Doctor of Philosophy (PhD)


Business Administration-Finance

Committee Director

Mohammad Najand

Committee Member

John M. Griffith

Committee Member

Licheng Sun

Committee Member

Vinod Agarwal


The equity risk premium (ERP) is an essential component of any asset pricing model both for academics and practitioners alike. Nevertheless, the financial literature does not accord much attention to the ERP estimation issues (Damodaran, 2015). The first chapter of this dissertation gives a summary of the recent literature review on the subject of the ERP. The second chapter explores four of the most commonly cited models in literature for estimating the ERP: the Historical Mean of Realized Returns Model (HMRRM), the Dividend Discount Model (DDM), the Free Cash Flow Model (FCFM), and the Sharpe Ratio Model (SRM). The results indicate that the estimates of the ERP vary considerably depending on (a) the variable of choice for the risk free rate; (b) the selection and the length of the estimation period; (c) and the estimation method. The DDM and the FCFM produce estimates for the implied ERP that are below the historical estimates, while the SRM produces implied ERP values that are usually higher than the historical values of the ERP. The post 2008 financial crisis period produces estimates for the historical ERP that are slightly higher or lower than the implied ERP estimates for the FCFM. The implied ERP estimates for the three models are more volatile than the historical ERP. In particular, estimates of the implied ERP from the SRM tend to overshoot the historical ERP estimates during periods of high volatility and fall below the historical level during periods of low stock market volatility.

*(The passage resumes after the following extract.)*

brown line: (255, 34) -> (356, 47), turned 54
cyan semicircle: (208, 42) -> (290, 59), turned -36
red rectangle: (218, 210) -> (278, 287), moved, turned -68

The third chapter explores the relationship between the expected ERP and macroeconomic variables. The results from the four OLS regressions indicate that the relationship between the expected ERP and the unexpected inflation volatility is in general negative and insignificant even after accounting for recessionary periods. The results validate the Proxy Hypothesis theory of Fama. On the other hand, the expected ERP is found to be positively correlated with the stock market volatility in times of non-recessionary periods but negatively correlated in times of recessionary periods.